Next, in the assembly of the curved plate 20a and the tilting prevention plate 20b, insert the two sinking prevention plates 20c into the slits 20g of the tilting prevention plate 20b, and connect the two ends of the two sinking prevention plates 20c with the joining allowance. They are stacked one on top of the other, the bolt holes 20i are aligned with each other, and bolts and nuts 20j are attached thereto to integrally connect the two. At this time, the sinking prevention plate 20c is the tilting prevention plate 2.
Orthogonal to 0b.

As shown in FIG. 4, the curved portion 20d,
A rigid central column 10b is provided in the cylindrical portion consisting of 20d and 20d.
By inserting the lower end portion of the inner column 10b and fixing it by tightening the tightening margin or interposing an elastic sheet, for example, the inner column 10b is fixed.
Three anti-tilting plates 20b are arranged vertically in the radial direction of the plate, and the anti-sinking plates 20c are arranged horizontally so as to span between the anti-tilting plates 20b. By burying this root cage 20 in the soil, the middle pillar 10b becomes self-supporting, and the sinking prevention plate 20c effectively prevents the middle pillar 10b from sinking, and the tilting prevention plate 20b and the sinking prevention plate 20c Thus, tilting of the center pillar 10b is effectively prevented.

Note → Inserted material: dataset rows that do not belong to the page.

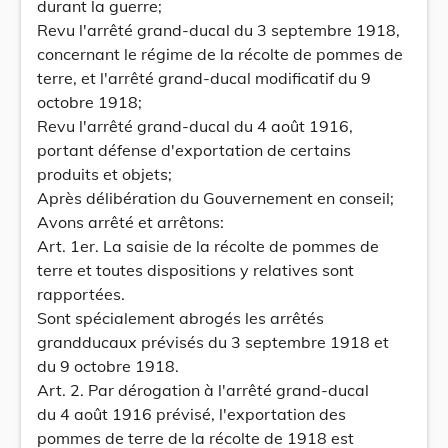
durant la guerre;
Revu l'arrêté grand-ducal du 3 septembre 1918,
concernant le régime de la récolte de pommes de
terre, et l'arrêté grand-ducal modificatif du 9
octobre 1918;
Revu l'arrêté grand-ducal du 4 août 1916,
portant défense d'exportation de certains
produits et objets;
Après délibération du Gouvernement en conseil;
Avons arrêté et arrêtons:
Art. 1er. La saisie de la récolte de pommes de
terre et toutes dispositions y relatives sont
rapportées.
Sont spécialement abrogés les arrêtés
grandducaux prévisés du 3 septembre 1918 et
du 9 octobre 1918.
Art. 2. Par dérogation à l'arrêté grand-ducal
du 4 août 1916 prévisé, l'exportation des
pommes de terre de la récolte de 1918 est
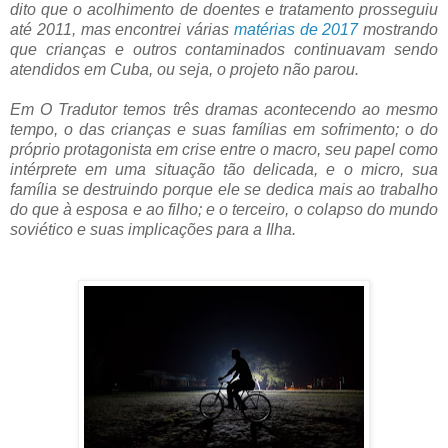
dito que o acolhimento de doentes e tratamento prosseguiu
até 2011, mas encontrei várias
matérias de 2017
mostrando
que crianças e outros contaminados continuavam sendo
atendidos em Cuba, ou seja, o projeto não parou.
Em O Tradutor temos três dramas acontecendo ao mesmo
tempo, o das crianças e suas famílias em sofrimento; o do
próprio protagonista em crise entre o macro, seu papel como
intérprete em uma situação tão delicada, e o micro, sua
família se destruindo porque ele se dedica mais ao trabalho
do que à esposa e ao filho; e o terceiro, o colapso do mundo
soviético e suas implicações para a Ilha.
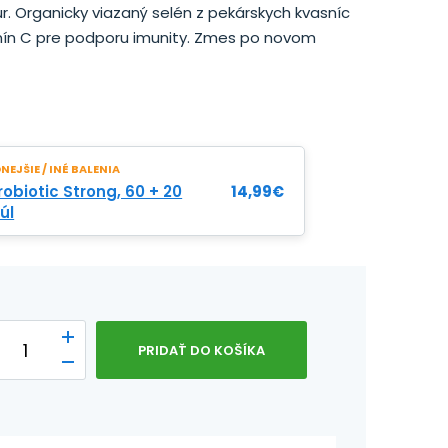
úr. Organicky viazaný selén z pekárskych kvasníc
ín C pre podporu imunity. Zmes po novom
EJŠIE / INÉ BALENIA
obiotic Strong, 60 + 20
14,99
€
úl
PRIDAŤ DO KOŠÍKA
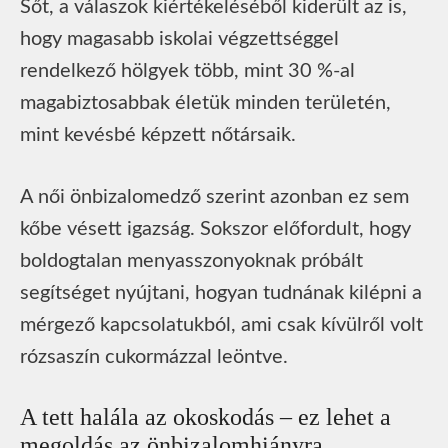
Sőt, a válaszok kiértékeléséből kiderült az is,
hogy magasabb iskolai végzettséggel
rendelkező hölgyek több, mint 30 %-al
magabiztosabbak életük minden területén,
mint kevésbé képzett nőtársaik.
A női önbizalomedző szerint azonban ez sem
kőbe vésett igazság. Sokszor előfordult, hogy
boldogtalan menyasszonyoknak próbált
segítséget nyújtani, hogyan tudnának kilépni a
mérgező kapcsolatukból, ami csak kívülről volt
rózsaszín cukormázzal leöntve.
A tett halála az okoskodás – ez lehet a
megoldás az önbizalomhiányra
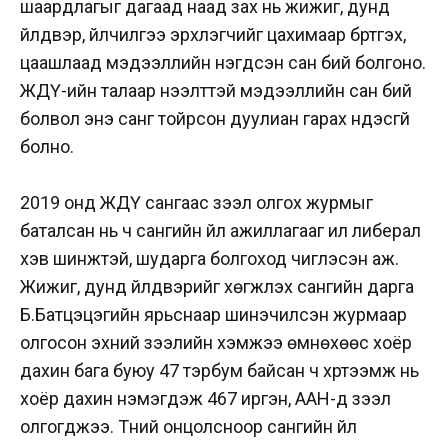
шаардлагыг дагаад наад зах нь жижиг, дунд
үйлдвэр, үйлчилгээ эрхлэгчийг цахимаар бүртгэх,
цаашлаад мэдээллийн нэгдсэн сан бий болгоно.
ЖДҮ-ийн талаар нээлттэй мэдээллийн сан бий
болвол энэ санг тойрсон дуулиан гарах үндэсгүй
болно.
2019 онд ЖДҮ сангаас зээл олгох журмыг
баталсан нь ч сангийн үйл ажиллагааг илүү либерал
хэв шинжтэй, шударга болгоход чиглэсэн аж.
Жижиг, дунд үйлдвэрийг хөгжүүлэх сангийн дарга
Б.Батцэцэгийн ярьснаар шинэчилсэн журмаар
олгосон эхний зээлийн хэмжээ өмнөхөөс хоёр
дахин бага буюу 47 тэрбум байсан ч хүртээмж нь
хоёр дахин нэмэгдэж 467 иргэн, ААН-д зээл
олгогджээ. Түүний онцолсноор сангийн үйл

Furthermore, the root shackles 20 can be disassembled, stored, and transported when not in use. A large number of curved plates 20a and subsidence prevention plates 20c can be stacked and stored in a very high density, thereby reducing transportation costs and storage costs.

Note that the mounting plate 20e of the curved plate 20a of the root shank 20 and the tilt prevention plate 20b may be integrally formed, and the root shank 20 may be constructed from two parts. They may be connected as one body, and this portion may be a cylindrical portion into which the middle pillar 10b is inserted. Further, the number of component parts of the base and the number of holes in their connecting parts are not limited to the above-mentioned numbers, but may be determined by taking into consideration the effect of erecting and the number of man-hours during assembly.

Now, in the case of the windbreak net support device having the above configuration, when the windbreak net is hit by a strong wind, the part of the windbreak net stretched over the middle pillar 10a made of flexible FRP pipe will Since the middle pillar 10a is flexible, it tilts and displaces according to the wind, making it easier for the wind to escape upwards, and in combination with the elastic recovery of the middle pillar 10a, the horizontally stretched wire 15 The middle pillars 10b are observed to move in the lengthwise direction of the tensioning as if they were undulating, and the middle pillars 10b are disposed as appropriate so that they are resistant to strong winds and are more rigid. By doing so, overload on the corner pillars 11 can be reduced and holes in the ground caused by excessive bending and deformation of the FRP middle pillars 10a can be prevented.

The wind resistance due to the structure of the middle pillar 10a having flexibility and elastic recovery can be explained by the following example.

That is, the rigid corner pillar 11 and the FRP middle pillar 10a
In a windbreak net facility constructed by
As a result of being in a state where there is no deflection displacement, these middle columns and reinforcing bars will come out of the ground under strong winds.
This resulted in damage to the windbreak netting equipment.

This is thought to be because the wind escaping directly upward along the windbreak mesh surface perpendicular to the main direction of the wind creates a depressurized state and exerts a force in the direction of pulling out the center column, causing the center column to become rigid. When composed of pillars, the phenomenon of lodging against the direction of the wind is also observed.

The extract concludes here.